## Brief
Make an exact copy of the listing underneath, skipping each picture.

^^^^^^^^^^^^^^^^

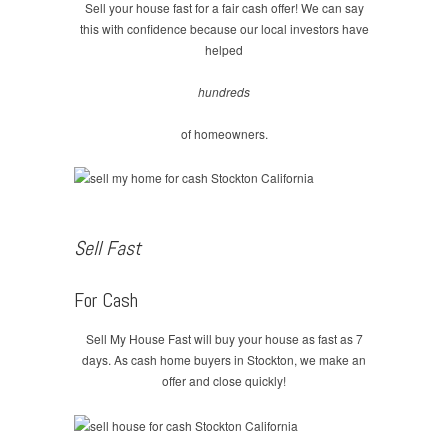
Sell your house fast for a fair cash offer! We can say
this with confidence because our local investors have
helped
hundreds
of homeowners.
Sell Fast
For Cash
Sell My House Fast will buy your house as fast as 7
days. As cash home buyers in Stockton, we make an
offer and close quickly!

^^^^^^^^^^^^^^^^

## Answer to this problem
Sell your house fast for a fair cash offer! We can say
this with confidence because our local investors have
helped
hundreds
of homeowners.
Sell Fast
For Cash
Sell My House Fast will buy your house as fast as 7
days. As cash home buyers in Stockton, we make an
offer and close quickly!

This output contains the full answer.